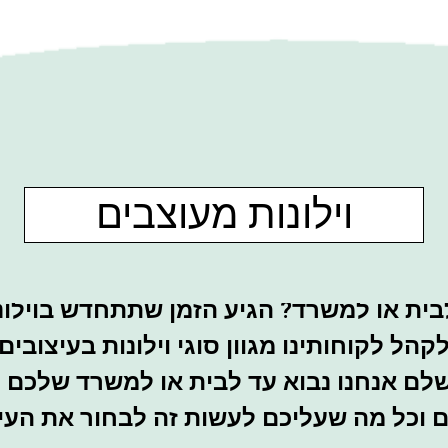
וילונות מעוצבים
ית או למשרד? הגיע הזמן שתתחדש בוילונ
לקהל לקוחותינו מגוון סוגי וילונות בעיצוב
שלם אנחנו נבוא עד לבית או למשרד שלכם 
ים וכל מה שעליכם לעשות זה לבחור את העיצ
########
• _Directions for this task_
With the pictures omitted, repeat the full set of records above exactly.

• _Final answer_
וילונות מעוצבים
ית או למשרד? הגיע הזמן שתתחדש בוילונ
לקהל לקוחותינו מגוון סוגי וילונות בעיצוב
שלם אנחנו נבוא עד לבית או למשרד שלכם 
ים וכל מה שעליכם לעשות זה לבחור את העיצ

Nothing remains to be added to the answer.